» **Exercise directions**:
Give again the entries below exactly, beginning at the first line and ending at the line with "И до недавнего".

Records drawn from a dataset
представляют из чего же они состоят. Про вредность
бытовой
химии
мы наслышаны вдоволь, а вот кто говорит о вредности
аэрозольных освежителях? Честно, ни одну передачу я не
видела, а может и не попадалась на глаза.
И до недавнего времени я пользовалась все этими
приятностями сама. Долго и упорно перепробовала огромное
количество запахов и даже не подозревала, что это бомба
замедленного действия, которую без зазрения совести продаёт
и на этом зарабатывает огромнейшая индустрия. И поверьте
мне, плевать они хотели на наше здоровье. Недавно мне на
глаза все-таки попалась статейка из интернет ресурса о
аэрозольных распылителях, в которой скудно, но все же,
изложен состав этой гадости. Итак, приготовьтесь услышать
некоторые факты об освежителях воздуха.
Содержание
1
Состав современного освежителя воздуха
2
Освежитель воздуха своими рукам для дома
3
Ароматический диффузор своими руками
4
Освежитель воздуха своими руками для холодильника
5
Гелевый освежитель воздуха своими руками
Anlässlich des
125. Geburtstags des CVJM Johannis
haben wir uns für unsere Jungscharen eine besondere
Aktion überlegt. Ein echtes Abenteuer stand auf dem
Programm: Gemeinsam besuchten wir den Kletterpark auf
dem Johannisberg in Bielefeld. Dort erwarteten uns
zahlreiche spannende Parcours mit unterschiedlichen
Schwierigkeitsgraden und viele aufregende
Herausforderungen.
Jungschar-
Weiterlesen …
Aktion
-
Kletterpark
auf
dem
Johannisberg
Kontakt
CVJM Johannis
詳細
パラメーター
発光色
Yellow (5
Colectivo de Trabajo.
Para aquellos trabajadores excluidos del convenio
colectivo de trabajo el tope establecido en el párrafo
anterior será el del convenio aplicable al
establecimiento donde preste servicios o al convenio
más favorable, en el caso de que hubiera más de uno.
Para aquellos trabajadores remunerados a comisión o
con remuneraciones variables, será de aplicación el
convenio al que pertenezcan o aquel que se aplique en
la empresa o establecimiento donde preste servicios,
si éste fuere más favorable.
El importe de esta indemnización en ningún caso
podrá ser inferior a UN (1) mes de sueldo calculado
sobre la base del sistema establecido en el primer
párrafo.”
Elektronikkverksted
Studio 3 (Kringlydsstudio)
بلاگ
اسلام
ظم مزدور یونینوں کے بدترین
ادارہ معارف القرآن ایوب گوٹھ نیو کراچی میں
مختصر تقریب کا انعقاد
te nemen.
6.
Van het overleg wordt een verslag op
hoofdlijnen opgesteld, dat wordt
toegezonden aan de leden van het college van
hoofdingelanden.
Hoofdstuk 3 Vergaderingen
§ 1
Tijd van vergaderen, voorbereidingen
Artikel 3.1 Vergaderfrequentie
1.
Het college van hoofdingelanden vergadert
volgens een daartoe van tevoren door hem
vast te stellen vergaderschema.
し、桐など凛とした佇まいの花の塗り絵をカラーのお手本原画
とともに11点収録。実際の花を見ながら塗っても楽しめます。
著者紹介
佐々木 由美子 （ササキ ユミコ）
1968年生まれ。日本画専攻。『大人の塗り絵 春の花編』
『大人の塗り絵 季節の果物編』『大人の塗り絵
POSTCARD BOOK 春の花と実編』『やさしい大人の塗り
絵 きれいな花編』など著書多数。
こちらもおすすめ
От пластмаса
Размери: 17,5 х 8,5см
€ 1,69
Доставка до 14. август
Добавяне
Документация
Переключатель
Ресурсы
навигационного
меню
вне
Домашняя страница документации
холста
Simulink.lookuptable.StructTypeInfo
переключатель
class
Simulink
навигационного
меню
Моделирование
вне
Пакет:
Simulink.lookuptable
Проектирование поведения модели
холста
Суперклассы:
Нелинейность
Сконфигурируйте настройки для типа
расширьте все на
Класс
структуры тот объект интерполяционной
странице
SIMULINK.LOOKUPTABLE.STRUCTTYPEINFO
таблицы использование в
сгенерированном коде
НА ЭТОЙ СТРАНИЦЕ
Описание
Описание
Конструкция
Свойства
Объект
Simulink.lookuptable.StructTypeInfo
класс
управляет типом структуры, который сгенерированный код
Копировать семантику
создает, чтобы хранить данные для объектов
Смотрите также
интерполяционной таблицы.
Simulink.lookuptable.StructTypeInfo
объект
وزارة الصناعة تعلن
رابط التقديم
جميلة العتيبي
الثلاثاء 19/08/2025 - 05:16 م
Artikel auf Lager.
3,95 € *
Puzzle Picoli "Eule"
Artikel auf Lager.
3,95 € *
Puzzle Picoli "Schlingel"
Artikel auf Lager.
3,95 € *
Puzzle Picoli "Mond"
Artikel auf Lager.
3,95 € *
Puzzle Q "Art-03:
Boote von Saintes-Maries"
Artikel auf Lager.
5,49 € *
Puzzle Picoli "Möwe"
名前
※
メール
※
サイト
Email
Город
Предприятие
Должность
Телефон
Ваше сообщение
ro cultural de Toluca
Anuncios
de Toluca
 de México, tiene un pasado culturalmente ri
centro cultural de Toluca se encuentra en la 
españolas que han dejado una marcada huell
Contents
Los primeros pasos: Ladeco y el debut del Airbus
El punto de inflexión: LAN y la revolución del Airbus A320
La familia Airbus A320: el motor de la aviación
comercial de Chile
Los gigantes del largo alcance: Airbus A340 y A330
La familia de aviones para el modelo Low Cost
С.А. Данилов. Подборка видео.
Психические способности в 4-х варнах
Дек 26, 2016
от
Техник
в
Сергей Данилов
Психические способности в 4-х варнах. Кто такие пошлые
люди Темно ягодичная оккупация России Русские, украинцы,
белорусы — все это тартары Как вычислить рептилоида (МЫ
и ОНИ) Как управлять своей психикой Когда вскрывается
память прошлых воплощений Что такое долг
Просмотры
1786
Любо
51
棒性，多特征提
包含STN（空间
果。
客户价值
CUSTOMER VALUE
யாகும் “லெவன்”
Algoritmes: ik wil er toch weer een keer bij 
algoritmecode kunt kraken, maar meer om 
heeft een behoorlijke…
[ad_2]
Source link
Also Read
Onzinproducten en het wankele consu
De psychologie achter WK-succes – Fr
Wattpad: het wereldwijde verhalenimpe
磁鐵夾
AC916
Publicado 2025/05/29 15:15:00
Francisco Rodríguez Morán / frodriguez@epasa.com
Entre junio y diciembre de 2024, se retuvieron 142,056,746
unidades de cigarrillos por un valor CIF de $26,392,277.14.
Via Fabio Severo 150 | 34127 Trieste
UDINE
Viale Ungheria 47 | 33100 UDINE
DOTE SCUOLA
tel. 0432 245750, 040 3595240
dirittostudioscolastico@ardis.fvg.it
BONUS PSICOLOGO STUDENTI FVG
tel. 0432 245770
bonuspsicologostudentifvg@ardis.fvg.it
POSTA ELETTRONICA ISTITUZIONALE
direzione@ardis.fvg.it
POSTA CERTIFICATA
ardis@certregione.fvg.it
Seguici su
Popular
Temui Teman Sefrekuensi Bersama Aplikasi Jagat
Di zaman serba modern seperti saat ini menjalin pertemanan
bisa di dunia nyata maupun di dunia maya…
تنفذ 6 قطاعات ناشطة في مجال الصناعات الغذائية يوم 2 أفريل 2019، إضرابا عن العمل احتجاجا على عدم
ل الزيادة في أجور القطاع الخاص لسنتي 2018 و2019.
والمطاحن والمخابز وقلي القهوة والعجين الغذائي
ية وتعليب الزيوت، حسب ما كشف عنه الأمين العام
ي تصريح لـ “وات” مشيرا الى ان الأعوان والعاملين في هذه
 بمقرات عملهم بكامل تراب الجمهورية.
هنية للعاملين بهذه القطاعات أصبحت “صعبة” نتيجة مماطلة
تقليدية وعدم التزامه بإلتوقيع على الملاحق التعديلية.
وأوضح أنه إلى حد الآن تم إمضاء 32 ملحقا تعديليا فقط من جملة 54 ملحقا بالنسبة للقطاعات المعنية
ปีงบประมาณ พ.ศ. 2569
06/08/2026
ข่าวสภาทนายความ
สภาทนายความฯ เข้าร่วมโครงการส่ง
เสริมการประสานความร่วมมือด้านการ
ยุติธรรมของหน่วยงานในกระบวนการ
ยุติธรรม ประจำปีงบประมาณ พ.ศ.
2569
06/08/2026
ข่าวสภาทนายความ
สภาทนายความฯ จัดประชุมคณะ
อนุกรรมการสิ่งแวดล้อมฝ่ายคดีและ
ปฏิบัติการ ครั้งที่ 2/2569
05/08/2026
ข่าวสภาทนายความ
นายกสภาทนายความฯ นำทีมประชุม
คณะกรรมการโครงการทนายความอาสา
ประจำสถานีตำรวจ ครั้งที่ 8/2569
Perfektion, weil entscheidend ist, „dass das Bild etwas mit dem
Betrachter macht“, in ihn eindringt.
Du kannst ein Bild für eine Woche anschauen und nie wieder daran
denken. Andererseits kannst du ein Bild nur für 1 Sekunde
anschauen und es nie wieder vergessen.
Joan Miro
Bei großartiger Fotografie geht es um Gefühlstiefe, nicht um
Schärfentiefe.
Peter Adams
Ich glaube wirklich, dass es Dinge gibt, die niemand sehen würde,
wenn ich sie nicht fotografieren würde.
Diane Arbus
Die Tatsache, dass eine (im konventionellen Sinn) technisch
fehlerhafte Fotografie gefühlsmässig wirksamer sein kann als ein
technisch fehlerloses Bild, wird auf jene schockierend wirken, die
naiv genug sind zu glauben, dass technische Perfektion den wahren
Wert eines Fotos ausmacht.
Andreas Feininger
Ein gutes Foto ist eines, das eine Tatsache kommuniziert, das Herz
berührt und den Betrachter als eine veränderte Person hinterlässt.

» **Result of the exercise**:
представляют из чего же они состоят. Про вредность
бытовой
химии
мы наслышаны вдоволь, а вот кто говорит о вредности
аэрозольных освежителях? Честно, ни одну передачу я не
видела, а может и не попадалась на глаза.
И до недавнего времени я пользовалась все этими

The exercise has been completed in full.